# Fullrange options



## f0zz (Dec 1, 2011)

Hi all. I'm looking for some full range speaker opinions. I need this to be a lower costed set of speakers ($250ea max). I've beem looking at Mark audio, Dayton and TB. This also needs to be at or near 8" in diameter. 
The speaker will be used in a Dipole arrangement.

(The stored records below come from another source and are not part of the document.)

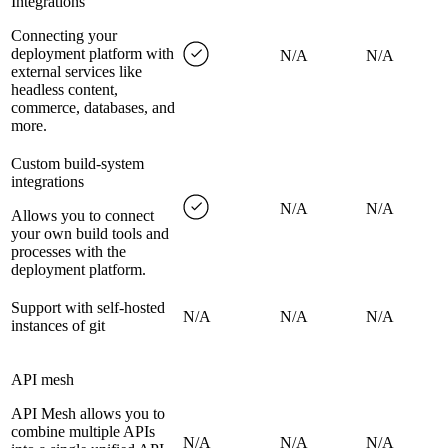
Integrations
Connecting your
deployment platform with
N/A
N/A
external services like
headless content,
commerce, databases, and
more.
Custom build-system
integrations
N/A
N/A
Allows you to connect
your own build tools and
processes with the
deployment platform.
Support with self-hosted
N/A
N/A
N/A
instances of git
API mesh
API Mesh allows you to
combine multiple APIs
N/A
N/A
N/A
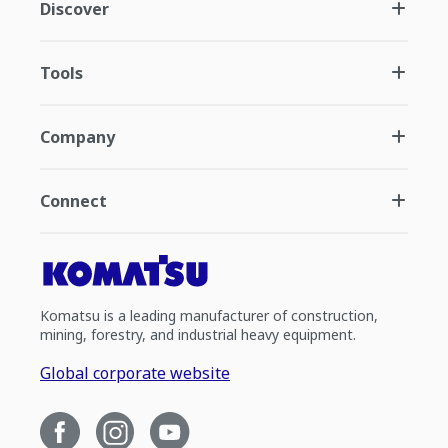
Discover
Tools
Company
Connect
Komatsu is a leading manufacturer of construction,
mining, forestry, and industrial heavy equipment.
Global corporate website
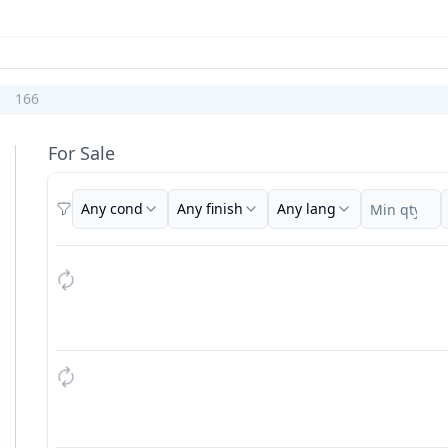
166
For Sale
Any cond
Any finish
Any lang
Filters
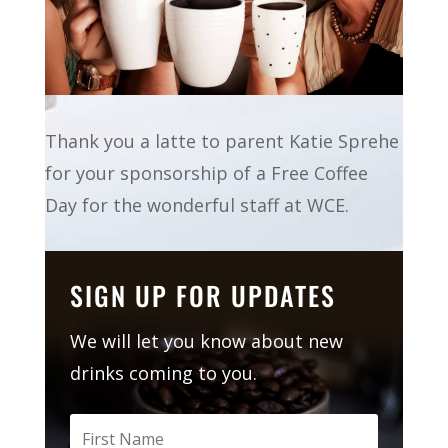
Thank you a latte to parent Katie Sprehe
for your sponsorship of a Free Coffee
Day for the wonderful staff at WCE.
SIGN UP FOR UPDATES
We will let you know about new
drinks coming to you.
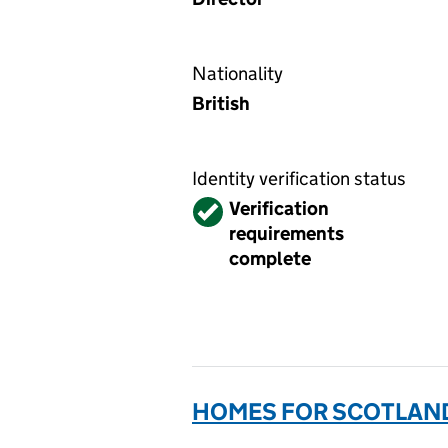
Nationality
British
Identity verification status
Verified
Verification
requirements
complete
HOMES FOR SCOTLAND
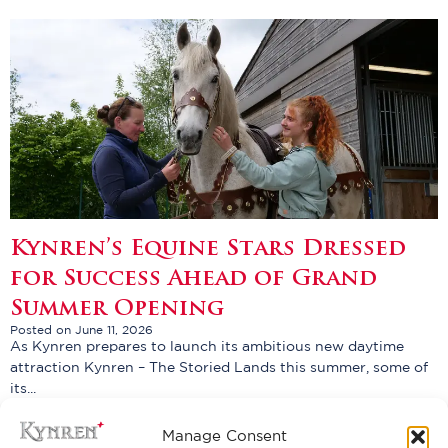
Kynren’s Equine Stars Dressed
for Success Ahead of Grand
Summer Opening
Posted on June 11, 2026
As Kynren prepares to launch its ambitious new daytime
attraction Kynren – The Storied Lands this summer, some of
its...
Read More
Manage Consent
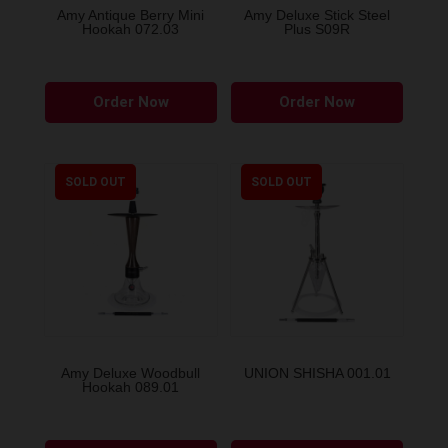
the
Amy Antique Berry Mini
Amy Deluxe Stick Steel
Hookah 072.03
Plus S09R
product
page
This
Order Now
Order Now
produ
has
multip
variant
SOLD OUT
SOLD OUT
The
option
may
be
chose
on
the
Amy Deluxe Woodbull
UNION SHISHA 001.01
Hookah 089.01
produ
page
This
This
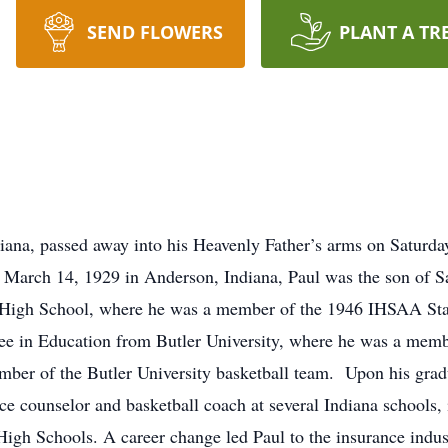
SEND FLOWERS
PLANT A TR
iana, passed away into his Heavenly Father’s arms on Saturday
March 14, 1929 in Anderson, Indiana, Paul was the son of 
 High School, where he was a member of the 1946 IHSAA St
ee in Education from Butler University, where he was a member
mber of the Butler University basketball team. Upon his gradu
ce counselor and basketball coach at several Indiana schools,
igh Schools. A career change led Paul to the insurance indu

If anyone has an opinion, or experience with any of these speakers please provide me with input. 

Thanks.

John


----------



## fusseli (May 1, 2007)

The Dayton PS220 came to mind, I remember seeing them when they came out. Sorry I don't have any experience with dipoles.


----------



## f0zz (Dec 1, 2011)

The PS220 is on my short list. I've never gone wrong when using Dayton drivers, but ive never built a speaker that utilizes Fullrange drivers either!


----------



## Chester (Feb 19, 2007)

dc gold audio n7 speakers


----------



## maxserg (Dec 11, 2008)

Tangbang have a good reputation but don't konow the price???: http://www.tb-speaker.com/detail/1230_04/w8-1808.htm

Maybe check at part express

Around $210 each ouch!

The model is W8-1808


----------



## theJman (Mar 3, 2012)

Both Fostex and Lowther have a varied selection of full range drivers to chose from. Not sure if they'll hit you're price target, but they both make high quality drivers.


----------



## kadijk (Jan 23, 2011)

CSS has a very impressive VWR 5 1/4 driver. It's certainly not 8". Check the specs. I think it sells around $125 ea. I've heard them personally and they are incredible.


----------